Description

The aim is to merge and integrate big environmental, public-available datasets. Typically, the geographical location of different data bases is not identical and measurement stations have to be linked based on geographical distances. In addition, some data bases include missing values and measurement artefacts. To deal with that, specific data can be aggregated or deleted from the data base. Also some measurements are available on a grid in the plane while other measurements are on specific coordinates.

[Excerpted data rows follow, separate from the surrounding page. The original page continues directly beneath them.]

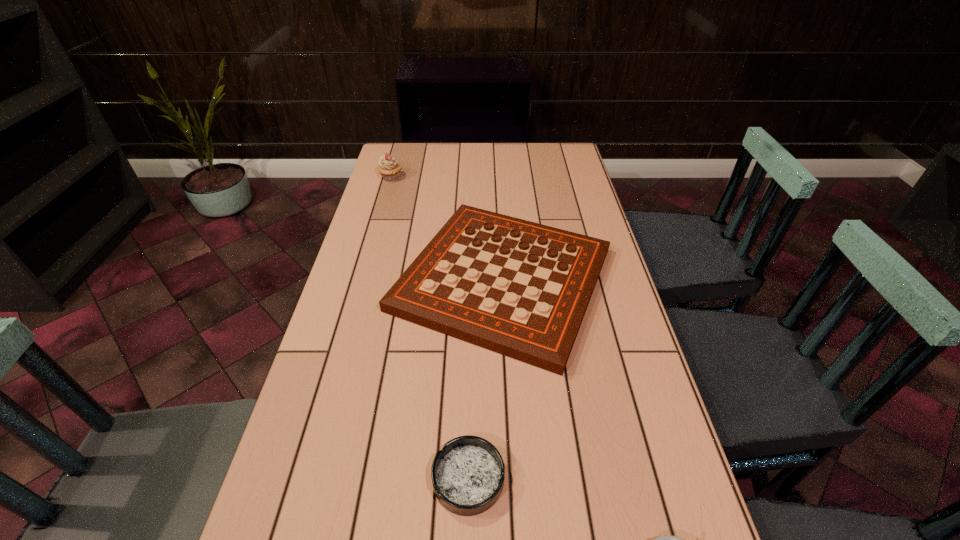 Locate an element on the screen. cupcake is located at coordinates (389, 168).

Where is `the tallest object`? The width and height of the screenshot is (960, 540). the tallest object is located at coordinates (389, 168).

Where is `the second tallest object`? The image size is (960, 540). the second tallest object is located at coordinates (521, 289).

Identify the location of the second farthest object. (521, 289).

Locate an element on the screen. This screenshot has height=540, width=960. the farther ashtray is located at coordinates (468, 473).

The height and width of the screenshot is (540, 960). In order to click on the left ashtray in this screenshot , I will do `click(468, 473)`.

Locate an element on the screen. This screenshot has width=960, height=540. vacant space situated 0.060m on the right of the leftmost object is located at coordinates (419, 177).

Locate an element on the screen. vacant region located on the back of the third shortest object is located at coordinates [x=496, y=169].

You are a GUI agent. You are given a task and a screenshot of the screen. Output one action in this format:
    pyautogui.click(x=<x>, y=<y>)
    Task: Click on the vacant region located on the back of the left ashtray
    This screenshot has height=540, width=960.
    Given the screenshot: What is the action you would take?
    pyautogui.click(x=470, y=364)

The height and width of the screenshot is (540, 960). I want to click on object that is positioned at the far edge, so click(x=389, y=168). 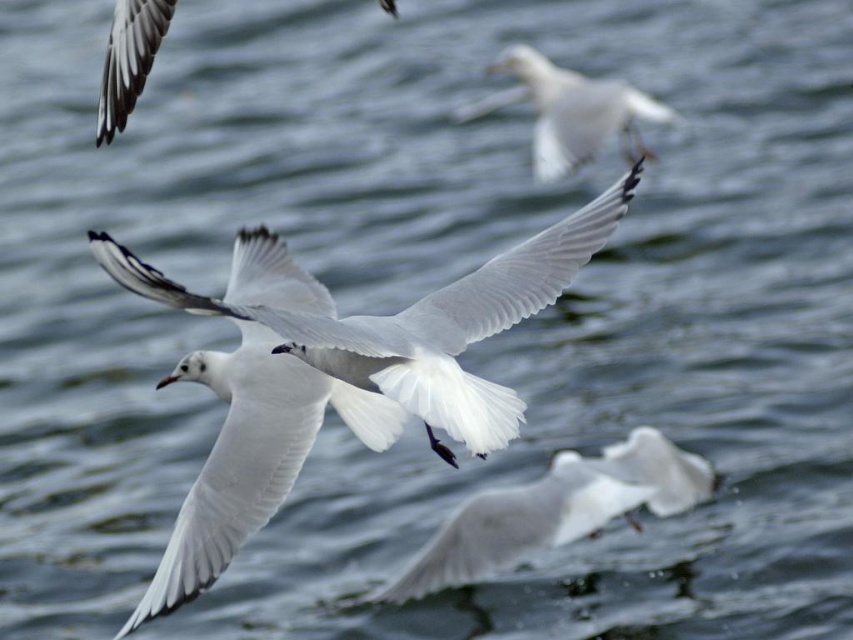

The challenges are to adapt and write efficient code (e.g. using the Rccp pacakge and/or using the R package data.table) for data manipulation and linkage. Packages rgdal, maptools and sp provide useful software tools to deal with such problems. The data should be automatically accessed and linked afterwards. Web scraping tools such as rvest and RCurl may additionally be used to access data that are not provided in standard formats. Some methods already exist to access to data bases, like
http://www.r-bloggers.com/harvesting-canadian-climate-data/

or packages to fetch data from the web such as the package weatherData
http://cran.r-project.org/web/packages/weatherData/index.html

or the package wux: http://cran.r-project.org/web/packages/wux/index.html

Another challenge is to consider data with different spatial and temporal scale. Tools are available to convert to different reference systems (like the rgdal R package), but have to be applied to harmonize data on different coordinate references. Additionally, solutions for harmonizing different time scales of the data (monthly, yearly, daily, hourly data) should be based on expert knowledge provided by the mentors.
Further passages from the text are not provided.